B2. Deploy the app with ingress and scale-to-zero in one command. This single command creates the app, enables external ingress on the right port, and sets the scale bounds:

az containerapp create \
  --name $APP \
  --resource-group $RG \
  --environment $ENV \
  --image $IMAGE \
  --target-port 80 \
  --ingress external \
  --cpu 0.5 --memory 1.0Gi \
  --min-replicas 0 \
  --max-replicas 5 \
  --query properties.configuration.ingress.fqdn \
  --output tsv

Expected output: a single line — the FQDN, e.g. app-hello-aca.kindpond-1a2b3c4d.eastus.azurecontainerapps.io. The --query ... --output tsv trick prints just the hostname so you can pipe it straight into curl.

B3. Add the HTTP scale rule. The create set the bounds; now define why it scales — a concurrency rule. Updating scale creates a new revision:

az containerapp update \
  --name $APP \
  --resource-group $RG \
  --scale-rule-name http-rule \
  --scale-rule-type http \
  --scale-rule-http-concurrency 20

Expected output: JSON with the new revision and "http": { "metadata": { "concurrentRequests": "20" } } under the scale rules.

B4. Test the endpoint. Capture the FQDN and call it:

FQDN=$(az containerapp show --name $APP --resource-group $RG \
  --query properties.configuration.ingress.fqdn --output tsv)

curl -s -o /dev/null -w "%{http_code}\n" https://$FQDN
curl -s https://$FQDN | head -n 5

Expected output: 200 from the first curl, and the first few lines of the “Welcome to Azure Container Apps” HTML from the second. The very first request after an idle period may take ~1–2 seconds (cold start); subsequent requests are immediate.

B5. Watch it scale to zero. Confirm the replica count and watch it drain:

# Show current replicas for the latest revision
az containerapp replica list --name $APP --resource-group $RG \
  --query "[].name" --output tsv

Expected output: right after a request you see one (or more) replica names; after ~5 minutes of no traffic the list is empty — the app has scaled to zero and is billing nothing for compute. Hit the URL again and a replica reappears.

B6. Read the logs.

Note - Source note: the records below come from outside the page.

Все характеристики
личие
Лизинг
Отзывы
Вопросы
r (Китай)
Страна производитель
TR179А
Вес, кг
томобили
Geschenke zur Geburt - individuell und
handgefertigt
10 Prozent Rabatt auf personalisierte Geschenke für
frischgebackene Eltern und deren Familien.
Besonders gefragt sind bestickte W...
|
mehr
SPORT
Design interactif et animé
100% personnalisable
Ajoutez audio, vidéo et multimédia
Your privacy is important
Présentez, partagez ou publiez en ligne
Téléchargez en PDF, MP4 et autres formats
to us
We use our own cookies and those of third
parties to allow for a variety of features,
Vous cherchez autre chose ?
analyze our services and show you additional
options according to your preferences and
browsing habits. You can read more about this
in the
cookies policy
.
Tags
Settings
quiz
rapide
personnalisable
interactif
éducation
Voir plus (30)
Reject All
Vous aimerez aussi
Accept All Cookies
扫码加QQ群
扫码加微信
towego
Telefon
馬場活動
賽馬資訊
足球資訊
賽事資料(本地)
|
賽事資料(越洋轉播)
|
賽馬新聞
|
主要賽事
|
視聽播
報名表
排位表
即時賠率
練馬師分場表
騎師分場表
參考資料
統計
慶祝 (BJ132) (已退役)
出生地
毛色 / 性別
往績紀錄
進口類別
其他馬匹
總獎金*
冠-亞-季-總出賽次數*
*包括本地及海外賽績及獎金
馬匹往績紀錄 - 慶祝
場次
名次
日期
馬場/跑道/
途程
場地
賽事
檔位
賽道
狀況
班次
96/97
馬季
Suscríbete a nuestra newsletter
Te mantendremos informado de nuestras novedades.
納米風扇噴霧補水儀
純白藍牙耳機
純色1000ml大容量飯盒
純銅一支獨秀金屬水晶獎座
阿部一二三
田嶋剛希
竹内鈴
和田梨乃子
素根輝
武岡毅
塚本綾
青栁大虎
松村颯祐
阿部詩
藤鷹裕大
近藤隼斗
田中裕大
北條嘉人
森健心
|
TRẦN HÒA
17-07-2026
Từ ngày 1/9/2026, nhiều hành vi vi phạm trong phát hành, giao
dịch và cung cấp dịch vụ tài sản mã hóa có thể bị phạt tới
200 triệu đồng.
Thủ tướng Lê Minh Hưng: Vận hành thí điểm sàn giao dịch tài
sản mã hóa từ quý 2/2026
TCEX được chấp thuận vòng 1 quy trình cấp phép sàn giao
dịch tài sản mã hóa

This is the command you reach for when something is wrong:

# Stream live logs from the running replica
az containerapp logs show --name $APP --resource-group $RG --follow

Expected output: the container’s stdout (HTTP access lines as you curl it). Press Ctrl-C to stop. If the app is scaled to zero, this waits for a replica; trigger one with a curl in another terminal.

The most useful CLI flags for containerapp create/update, so you are not guessing:

Flag What it sets Example
--image Container image (with tag) myreg.azurecr.io/api:1.4.2
--target-port Container’s listening port --target-port 8080
--ingress external / internal --ingress internal
--cpu / --memory Per-replica size --cpu 1.0 --memory 2.0Gi
--min-replicas / --max-replicas Scale bounds --min-replicas 0 --max-replicas 8
--scale-rule-http-concurrency HTTP rule target --scale-rule-http-concurrency 50
--env-vars Environment variables --env-vars 'LOG_LEVEL=info'
--secrets Named secrets --secrets 'cs=...'
--registry-server / --registry-identity ACR + identity for pull --registry-identity system
--revision-suffix Name the new revision --revision-suffix v2

Path C — Bicep (the version-controlled way)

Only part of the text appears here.